Hu Xue, Yu Zebo
Department of Blood Transfusion, The First Affiliated Hospital of Chongqing Medical University, Chongqing 400016, P.R. China.
Oncol Lett. 2019 Feb;17(2):1483-1490. doi: 10.3892/ol.2018.9761. Epub 2018 Nov 26.
Malignant mesothelioma (MM) is a rare but aggressive cancer. The definitive diagnosis of MM is critical for effective treatment and has important medicolegal significance. However, the definitive diagnosis of MM is challenging due to its composite epithelial/mesenchymal pattern. The aim of the current study was to develop a deep learning method to automatically diagnose MM. A retrospective analysis of 324 participants with or without MM was performed. Significant features were selected using a genetic algorithm (GA) or a ReliefF algorithm performed in MATLAB software. Subsequently, the current study constructed and trained several models based on a backpropagation (BP) algorithm, extreme learning machine algorithm and stacked sparse autoencoder (SSAE) to diagnose MM. A confusion matrix, F-measure and a receiver operating characteristic (ROC) curve were used to evaluate the performance of each model. A total of 34 potential variables were analyzed, while the GA and ReliefF algorithms selected 19 and 5 effective features, respectively. The selected features were used as the inputs of the three models. SSAE and GA+SSAE demonstrated the highest performance in terms of classification accuracy, specificity, F-measure and the area under the ROC curve. Overall, the GA+SSAE model was the preferred model since it required a shorter CPU time and fewer variables. Therefore, the SSAE with GA feature selection was selected as the most accurate model for the diagnosis of MM. The deep learning methods developed based on the GA+SSAE model may assist physicians with the diagnosis of MM.

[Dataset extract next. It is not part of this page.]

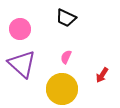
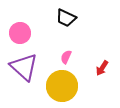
pink circle: moved 4 px down
purple triangle: moved 2 px right, 3 px down
red arrow: moved 7 px up
yellow circle: moved 3 px up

恶性间皮瘤(MM)是一种罕见但侵袭性很强的癌症。MM的明确诊断对于有效治疗至关重要,并且具有重要的法医学意义。然而,由于其复合上皮/间充质模式,MM的明确诊断具有挑战性。本研究的目的是开发一种深度学习方法来自动诊断MM。对324名患有或未患有MM的参与者进行了回顾性分析。使用遗传算法(GA)或在MATLAB软件中执行的ReliefF算法选择显著特征。随后,本研究基于反向传播(BP)算法、极限学习机算法和堆叠稀疏自编码器(SSAE)构建并训练了多个模型来诊断MM。使用混淆矩阵、F值和受试者工作特征(ROC)曲线来评估每个模型的性能。总共分析了34个潜在变量,而GA和ReliefF算法分别选择了19个和5个有效特征。所选特征用作三个模型的输入。在分类准确率、特异性、F值和ROC曲线下面积方面,SSAE和GA+SSAE表现出最高的性能。总体而言,GA+SSAE模型是首选模型,因为它需要更短的CPU时间和更少的变量。因此,选择具有GA特征选择的SSAE作为诊断MM的最准确模型。基于GA+SSAE模型开发的深度学习方法可能有助于医生诊断MM。